Football: Kinnear bewildered
Wimbledon 1 Cort 28 Coventry City 2 Huckerby 17, Dublin 22 Attenda nce: 11,201
To hear some connected with Wimbledon you would think everything that happens to the team hits them out of a clear blue sky. The paranoid at Selhurst Park had their persecution complex further fed yesterday when the Sky Blues, without an away League goal this season, struck twice in the first 22 minutes.
This time it was not the whole world against Wimbledon, just the referee, so their manager Joe Kinnear thought. The last time Uriah Rennie took charge of a Dons game he turned down a penalty appeal, and this time he looked equallly unsympathetically on their claims after Gary Breen's second- half tackle on Efan Ekoku.
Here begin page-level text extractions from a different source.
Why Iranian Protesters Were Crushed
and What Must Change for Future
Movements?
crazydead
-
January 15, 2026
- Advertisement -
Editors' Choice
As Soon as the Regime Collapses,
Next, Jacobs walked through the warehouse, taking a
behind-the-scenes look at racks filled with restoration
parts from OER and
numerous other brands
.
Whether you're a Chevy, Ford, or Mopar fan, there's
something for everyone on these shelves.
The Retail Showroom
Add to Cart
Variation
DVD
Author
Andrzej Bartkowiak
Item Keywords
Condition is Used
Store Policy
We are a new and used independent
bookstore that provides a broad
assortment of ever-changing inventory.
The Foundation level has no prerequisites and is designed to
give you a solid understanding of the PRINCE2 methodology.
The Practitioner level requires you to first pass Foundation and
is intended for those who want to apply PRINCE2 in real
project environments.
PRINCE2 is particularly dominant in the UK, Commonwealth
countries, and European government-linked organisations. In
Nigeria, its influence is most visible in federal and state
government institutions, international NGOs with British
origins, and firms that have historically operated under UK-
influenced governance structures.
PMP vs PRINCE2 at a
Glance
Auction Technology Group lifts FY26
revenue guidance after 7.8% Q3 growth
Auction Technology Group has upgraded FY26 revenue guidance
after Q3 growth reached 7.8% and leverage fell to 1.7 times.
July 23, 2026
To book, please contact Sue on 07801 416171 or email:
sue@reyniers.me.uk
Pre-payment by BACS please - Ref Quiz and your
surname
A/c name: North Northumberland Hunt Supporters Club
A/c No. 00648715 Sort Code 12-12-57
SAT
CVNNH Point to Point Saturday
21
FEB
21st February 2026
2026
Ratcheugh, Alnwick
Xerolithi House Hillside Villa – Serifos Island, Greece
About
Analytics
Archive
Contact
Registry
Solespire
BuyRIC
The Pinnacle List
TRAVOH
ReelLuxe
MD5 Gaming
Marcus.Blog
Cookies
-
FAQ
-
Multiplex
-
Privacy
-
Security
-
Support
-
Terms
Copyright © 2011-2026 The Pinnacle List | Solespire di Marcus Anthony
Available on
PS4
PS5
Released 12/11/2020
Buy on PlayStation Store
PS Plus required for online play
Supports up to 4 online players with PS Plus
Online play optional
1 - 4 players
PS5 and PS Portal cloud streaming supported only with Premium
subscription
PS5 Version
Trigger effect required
"He has not been the best of referees for us. Quite frankly I will be glad to see the back of him," he said. "We had him up at Derby and had an even more clear penalty turned down. Efan has beat them all for pace and I don't think he's going to go down in the area and he had to come off from the challenge."
A penalty then could have sparked the Dons' fightback after Darren Huckerby and Dion Dublin, back after suspension, had put Coventry ahead. Dublin's knockdown set up Huckerby for the opener, with a bicycle kick. Less flamboyant, but just as effective was Dublin's first time shot from 20 yards that made it 2-0. Neil Sullivan scuffed a clearance and Dublin beat the goalkeeper into the far corner.
Carl Cort's 28th-minute header from Vinnie Jones's swinging cross was all the home side had to show for their efforts to battle their way back. But Kinnear had to concede that luck, fate or conspiracy theories did not enter into it. "We aren't good enough," he concluded.